É mister que o professor leve em conta que o progresso na aquisição de segunda língua do aluno estrangeiro depende da relação mútua de confiança que se constrói em sala de aula. Neste sentido, Terzi (2001, apud Grellman, 2006, p.86) apresenta-nos alguns pontos de reflexão:

A confiança mútua pressupõe o respeito mútuo: respeito do professor para com o aluno como ser humano, o conhecimento que traz consigo, sua maneira de aprender, seu ritmo de aprendizagem; [..] confiança do professor em que o aluno deseja aprender e que, portanto, oferecerá um feedback contínuo para que o adulto possa adequadamente direcionar sua prática [..]

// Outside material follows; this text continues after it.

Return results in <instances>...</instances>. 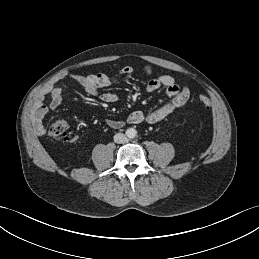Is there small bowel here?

É importante lembrarmos que de acordo com o princípio da inclusão, a escola deve acolher o aluno estrangeiro, representante legítimo de uma minoria lingüística, étnica e cultural, e criar condições para que ele se desenvolva integralmente. A asserção anterior está embasada em legislação do CEDF que atribui à escola a função de matricular e dar tratamento especial ao aluno estrangeiro.